Voy a contarles un
cuento antiguo. El Time es un farallón, una pared que cierra el valle de
Aridane por el oeste, este vocablo significa lugar elevado, risco. Desde el
mirador se ve el maldito volcán de Cumbre Vieja, el más largo y destructivo, un
infinito daño en casas, carreteras, colegios, farmacias, iglesias, cultivos de
platanera y aguacateros, etc. Mucha gente lo perdió todo.
Desde el Time vemos las
montañas coronadas de pinos, los barrios que han desaparecido y el litoral, las
plataneras e invernaderos arrasados por el río negro, la costra del diablo.

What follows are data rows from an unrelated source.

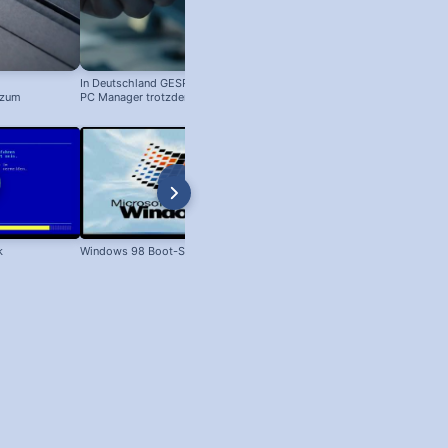
In Deutschland GESPERRT: Microsoft
 zum
PC Manager trotzdem installieren
! #windowstipps
k
Windows 98 Boot-Screen
Dateien unter Windows kopieren 
XP bis Win 11!)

Desde donde vivíamos, en la calle Cabo, mi abuela afirmaba haber visto aquella
luminaria misteriosa. Ella confesaba también con toda naturalidad que de noche,
si salía a beber agua en la talla del patio, solía tener conversaciones con su
hijo Gregorio, el que había muerto en la batalla del Ebro. Le daba consejos, le
decía que se cuidara en esos montes del frío, y que buscara una mujer limpia y
hacendosa. “Guárdame la guitarra”, le decía Gregorio. “Está donde mismo la
dejaste, en el velador. Nadie la toca desde que te fuiste”. “Vete con Dios”, le
decía cuando terminaban de hablar. Y también contaba que, antes de casarse,
había asistido a reuniones de brujillas que bailaban a medianoche en Tenerra
mientras tocaban violín y acordeón.
Esa luz es muy antigua
y no era ilusión sino que era tan verdad como la luz del sol, decía. Y recitaba
unos versos algo torpes que había garrapateado en papel de estraza con su letra
temblorosa, y que lamento no haber conservado aunque creo que comenzaban así: “Por
el Time hay un candil / que se mueve muy deprisa / cada noche lo ven mil /
desde el barranco a la cima…” Todo surgió de esta manera: una noche sin luna
una madre y un hijo intentaban regresar a Tijarafe. No había sino caminos de
cabras, la vida era difícil, siempre pendientes de si la lluvia salvaba el
secano. La noche hacía tropezar a los dos caminantes y divisaron una cruz que
debía recordar a alguien desriscado por aquellos andurriales. La madre
desmembró las maderas, las transformó en un hacho con el que consiguieron
alumbrarse para subir la empinada travesía. Pero esto no fue en vano. Al poco
tiempo, mientras recogía pasto, la mujer se cayó por un precipicio y perdió la
vida. Y desde entonces su alma busca reposo subiendo y bajando velozmente, sin
cansarse. Por eso quien lo contempla debe persignarse y rezar un padrenuestro.
Cuando fui mayor pensé
que el fenómeno podría tener distintas explicaciones. Los fuegos fatuos
existen, se producen por cadáveres en descomposición. O porque una cabra o un
perro se despeñaron y en el proceso de putrefacción se originaban esas luces y
gases que el viento traía y llevaba de acá para allá con mucha rapidez. Fuera
como fuese, la luz del Time quedó en la memoria de la isla rural.
Cuando se extendió la
electricidad, la carretera fue asfaltada y llegó la televisión, nadie volvió a
ver aquella luz fantasmal. Como si los misterios antiguos fueran fruto de los
años del hambre, o porque el mundo está tan patas arriba que nadie iba a
entenderlos. Ahora, con el maldito volcán, desde el atardecer miles de coches
han subido hasta El Time para contemplar las coladas rojizas que iban
devorándolo todo. Esa gente ni siquiera sabía que por allí vagó una luz de muertos.